_What you are asked to do_. Look through the listing and report every line that has "umidità" in it.

_Data provided_.
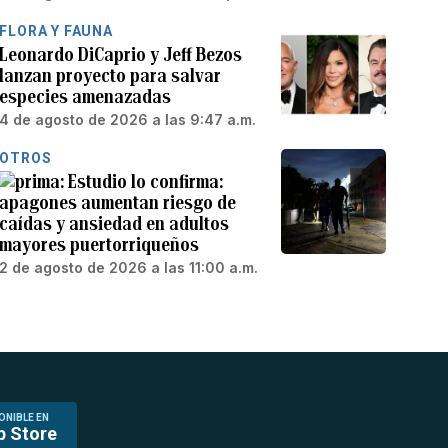
FLORA Y FAUNA
Leonardo DiCaprio y Jeff Bezos
lanzan proyecto para salvar
especies amenazadas
4 de agosto de 2026 a las 9:47 a.m.
OTROS
Estudio lo confirma:
apagones aumentan riesgo de
caídas y ansiedad en adultos
mayores puertorriqueños
2 de agosto de 2026 a las 11:00 a.m.
ONIBLE EN
p Store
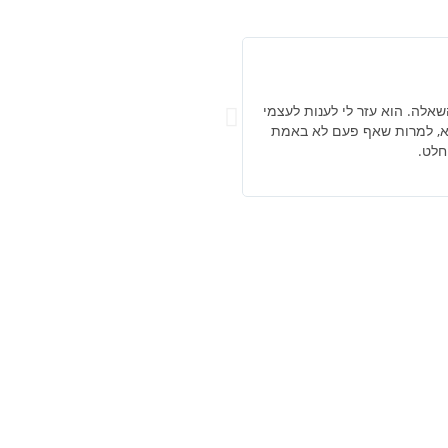
עינב פרי, יועצת שינה
שאלה. הוא עזר לי לענות לעצמי
אבי מקצועי, קשוב, יצירתי. הבחירה לה
 לא, למרות שאף פעם לא באמת
היכולת של אבי להעביר את המסר באופן 
חלט.
המניע ולעשות שינוי באמת משמעותי בח
שבי ולצמוח מתוך הקשיים!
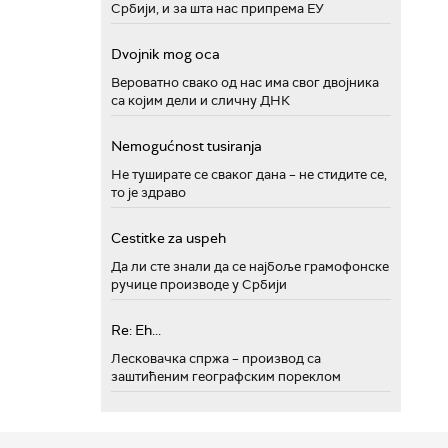
Србији, и за шта нас припрема ЕУ
Dvojnik mog oca
Вероватно свако од нас има свог двојника
са којим дели и сличну ДНК
Nemogućnost tusiranja
Не туширате се сваког дана – не стидите се,
то је здраво
Cestitke za uspeh
Да ли сте знали да се најбоље грамофонске
ручице производе у Србији
Re: Eh...
Лесковачка спржа – производ са
заштићеним географским пореклом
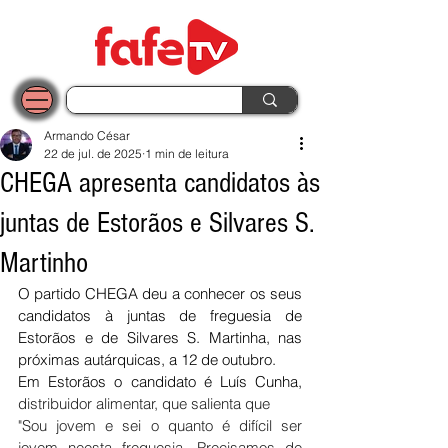
Armando César
22 de jul. de 2025
1 min de leitura
CHEGA apresenta candidatos às
juntas de Estorãos e Silvares S.
Martinho
O partido CHEGA deu a conhecer os seus 
candidatos à juntas de freguesia de 
Estorãos e de Silvares S. Martinha, nas 
próximas autárquicas, a 12 de outubro.
Em Estorãos o candidato é Luís Cunha, 
distribuidor alimentar, que salienta que
"Sou jovem e sei o quanto é difícil ser 
jovem neesta freguesia. Precisamos de 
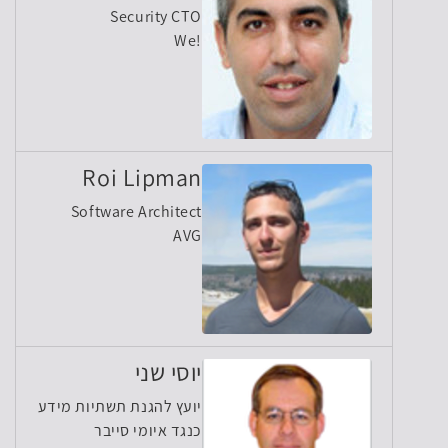
Security CTO
We!
Roi Lipman
Software Architect
AVG
יוסי שני
יועץ להגנת תשתיות מידע
כנגד איומי סייבר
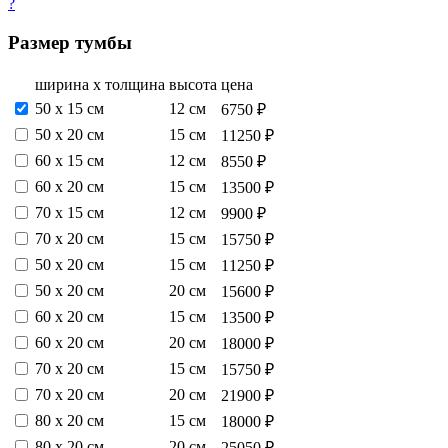
?
Размер тумбы
ширина х толщина
высота
цена
50 х 15 см
12 см
6750 ₽
50 х 20 см
15 см
11250 ₽
60 х 15 см
12 см
8550 ₽
60 х 20 см
15 см
13500 ₽
70 х 15 см
12 см
9900 ₽
70 х 20 см
15 см
15750 ₽
50 х 20 см
15 см
11250 ₽
50 х 20 см
20 см
15600 ₽
60 х 20 см
15 см
13500 ₽
60 х 20 см
20 см
18000 ₽
70 х 20 см
15 см
15750 ₽
70 х 20 см
20 см
21900 ₽
80 х 20 см
15 см
18000 ₽
80 х 20 см
20 см
25050 ₽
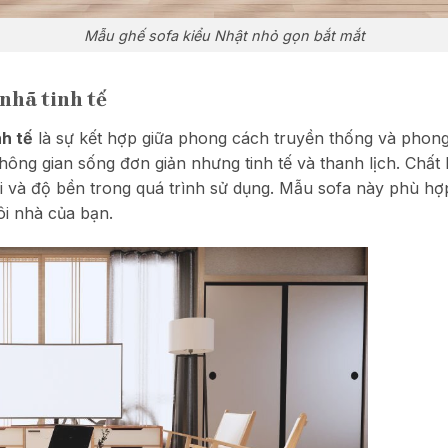
Mẫu ghế sofa kiểu Nhật nhỏ gọn bắt mắt
nhã tinh tế
nh tế
là sự kết hợp giữa phong cách truyền thống và phong 
hông gian sống đơn giản nhưng tinh tế và thanh lịch. Chất
 và độ bền trong quá trình sử dụng. Mẫu sofa này phù hợp
ôi nhà của bạn.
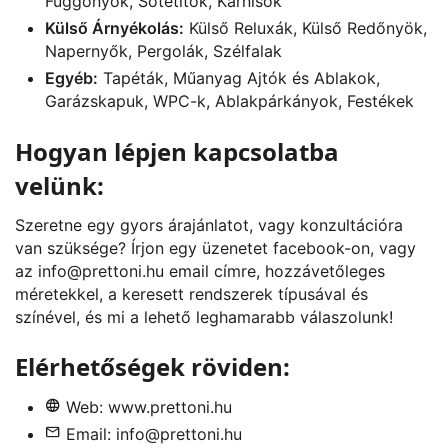
Függönyök, Sötétítők, Karnisok
Külső Árnyékolás:
Külső Reluxák, Külső Redőnyök,
Napernyők, Pergolák, Szélfalak
Egyéb:
Tapéták, Műanyag Ajtók és Ablakok,
Garázskapuk, WPC-k, Ablakpárkányok, Festékek
Hogyan lépjen kapcsolatba
velünk:
Szeretne egy gyors árajánlatot, vagy konzultációra
van szüksége? Írjon egy üzenetet
facebook
-on, vagy
az
info@prettoni.hu
email címre, hozzávetőleges
méretekkel, a keresett rendszerek típusával és
színével, és mi a lehető leghamarabb válaszolunk!
Elérhetőségek röviden:
Web:
www.prettoni.hu
Email:
info@prettoni.hu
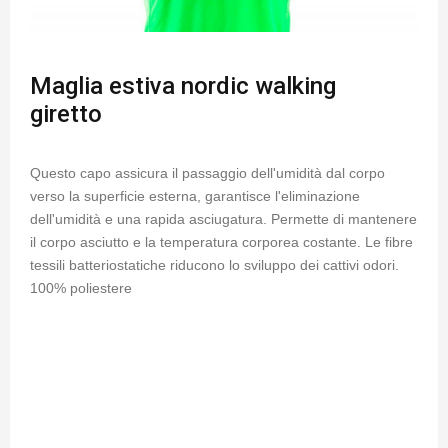
Maglia estiva nordic walking
giretto
Questo capo assicura il passaggio dell'umidità dal corpo
verso la superficie esterna, garantisce l'eliminazione
dell'umidità e una rapida asciugatura. Permette di mantenere
il corpo asciutto e la temperatura corporea costante. Le fibre
tessili batteriostatiche riducono lo sviluppo dei cattivi odori.
100% poliestere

_Result of the exercise_.
Questo capo assicura il passaggio dell'umidità dal corpo
dell'umidità e una rapida asciugatura. Permette di mantenere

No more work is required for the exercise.